For this purpose, Norman Yao and colleagues utilized the table-integrated closed cycle attoDRY800 cryostat - the ideal platform for precise and rapid temperature control of a diamond anvil cell while offering a large sample chamber and free-beam optical access. The convenience of the closed-cycle cryostat allowed the researchers to publish their results to arXiv just nine months after installation.
S. Hsieh et al., Imaging stress and magnetism at high pressures using a nanoscale quantum sensor, arXiv:1812.08796 (2018)
M. Lesik, et al., Magnetic measurements on micron-size samples under high pressure using designed NV centers, arXiv:1812.09894 (2018)
K. Yau Yip et al., Quantum sensing of local magnetic field texture in strongly correlated electron systems under extreme conditions, arXiv:1812.10116 (2018)
Exceptional Drift Stability: Cryogenic Wide-field Microscopy
When dealing with optical microscopy at low temperatures, one pre-requisite of paramount importance is the spatial stability: scarce optical signals such as those from single photon sources often imply long acquisition times, and hence require conditions as stable as possible over extended measurement periods. Temperature fluctuations and gradients, combined with mismatched thermal expansion coefficients among the parts, can jeopardize the acquisition of images over a range of temperatures or longer periods of time.
The LT-APO configuration of the attoDRY800 with cold apochromatic objectives has been expressly designed in order to optimize the stability performance.

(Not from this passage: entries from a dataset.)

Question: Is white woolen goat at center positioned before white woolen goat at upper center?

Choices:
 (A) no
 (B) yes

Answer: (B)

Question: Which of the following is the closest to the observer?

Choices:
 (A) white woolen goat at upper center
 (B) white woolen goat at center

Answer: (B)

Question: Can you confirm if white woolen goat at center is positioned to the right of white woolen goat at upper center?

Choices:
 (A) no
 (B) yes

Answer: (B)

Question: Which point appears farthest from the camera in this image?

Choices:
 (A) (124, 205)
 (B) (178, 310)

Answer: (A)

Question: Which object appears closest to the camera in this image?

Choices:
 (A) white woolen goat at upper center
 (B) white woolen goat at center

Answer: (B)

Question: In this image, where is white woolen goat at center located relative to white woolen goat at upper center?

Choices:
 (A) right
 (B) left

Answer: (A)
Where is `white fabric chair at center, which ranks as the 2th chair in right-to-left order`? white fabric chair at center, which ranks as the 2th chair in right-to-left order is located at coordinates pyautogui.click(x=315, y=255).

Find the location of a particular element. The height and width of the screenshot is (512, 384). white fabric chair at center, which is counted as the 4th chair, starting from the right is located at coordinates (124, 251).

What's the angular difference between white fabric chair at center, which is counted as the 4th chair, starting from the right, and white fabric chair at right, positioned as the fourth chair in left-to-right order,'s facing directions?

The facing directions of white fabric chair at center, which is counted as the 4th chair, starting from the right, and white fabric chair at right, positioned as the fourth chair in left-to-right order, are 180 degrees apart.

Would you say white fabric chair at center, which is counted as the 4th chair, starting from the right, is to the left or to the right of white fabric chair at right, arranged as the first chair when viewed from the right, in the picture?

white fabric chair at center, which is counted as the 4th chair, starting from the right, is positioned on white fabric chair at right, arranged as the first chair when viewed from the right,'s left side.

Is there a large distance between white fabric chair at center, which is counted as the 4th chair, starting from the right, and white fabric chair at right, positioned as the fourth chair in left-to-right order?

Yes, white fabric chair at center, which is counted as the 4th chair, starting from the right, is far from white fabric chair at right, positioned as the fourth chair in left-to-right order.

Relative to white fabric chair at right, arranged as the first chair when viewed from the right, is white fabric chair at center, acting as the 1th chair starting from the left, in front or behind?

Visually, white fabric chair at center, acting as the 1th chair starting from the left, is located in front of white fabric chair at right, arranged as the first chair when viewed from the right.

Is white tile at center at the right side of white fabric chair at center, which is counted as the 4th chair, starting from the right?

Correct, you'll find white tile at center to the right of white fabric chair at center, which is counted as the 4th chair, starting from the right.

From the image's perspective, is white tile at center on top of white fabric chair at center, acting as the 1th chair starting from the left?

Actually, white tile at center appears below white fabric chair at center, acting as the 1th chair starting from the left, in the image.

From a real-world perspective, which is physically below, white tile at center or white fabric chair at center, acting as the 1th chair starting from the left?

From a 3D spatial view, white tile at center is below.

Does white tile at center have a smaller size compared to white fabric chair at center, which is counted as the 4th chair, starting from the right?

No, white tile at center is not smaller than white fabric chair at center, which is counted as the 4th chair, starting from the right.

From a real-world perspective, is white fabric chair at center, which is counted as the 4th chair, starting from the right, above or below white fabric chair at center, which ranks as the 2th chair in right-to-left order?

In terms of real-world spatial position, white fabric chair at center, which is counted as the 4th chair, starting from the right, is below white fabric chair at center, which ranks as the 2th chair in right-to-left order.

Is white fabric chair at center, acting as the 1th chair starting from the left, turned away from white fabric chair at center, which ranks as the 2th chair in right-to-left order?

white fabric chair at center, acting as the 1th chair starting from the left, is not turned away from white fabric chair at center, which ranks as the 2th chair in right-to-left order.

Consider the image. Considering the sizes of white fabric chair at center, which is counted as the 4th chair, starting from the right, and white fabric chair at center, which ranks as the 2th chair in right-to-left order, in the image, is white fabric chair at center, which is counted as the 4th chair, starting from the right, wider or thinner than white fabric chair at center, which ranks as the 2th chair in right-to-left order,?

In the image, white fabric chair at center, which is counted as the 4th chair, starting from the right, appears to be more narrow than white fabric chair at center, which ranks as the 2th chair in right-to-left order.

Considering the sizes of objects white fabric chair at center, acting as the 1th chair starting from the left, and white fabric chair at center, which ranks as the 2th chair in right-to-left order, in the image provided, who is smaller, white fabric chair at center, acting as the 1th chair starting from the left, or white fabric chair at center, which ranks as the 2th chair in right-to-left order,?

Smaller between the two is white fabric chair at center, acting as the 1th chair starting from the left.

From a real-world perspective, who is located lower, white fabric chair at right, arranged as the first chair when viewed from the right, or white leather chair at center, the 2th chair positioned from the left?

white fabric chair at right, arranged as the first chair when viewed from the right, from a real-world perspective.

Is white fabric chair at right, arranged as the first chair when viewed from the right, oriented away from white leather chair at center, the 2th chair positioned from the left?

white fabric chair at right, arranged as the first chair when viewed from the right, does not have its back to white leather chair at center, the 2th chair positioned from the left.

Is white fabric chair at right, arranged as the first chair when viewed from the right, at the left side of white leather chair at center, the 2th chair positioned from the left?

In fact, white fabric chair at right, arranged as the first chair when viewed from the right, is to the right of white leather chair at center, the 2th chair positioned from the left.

Overall, this minimizes thermal drifts significantly compared to optics sitting at room temperature - be it in vacuum or outside of the cryostat:
· no measurable drift over 40 h at base temperature, and up to 30 K
· smaller by almost a factor of 20 compared to warm objectives over the full temperature range
Also, vibrations are absolutely no concern since there is no measurable difference between cryocooler ON and OFF configuration even at ultimate resolution.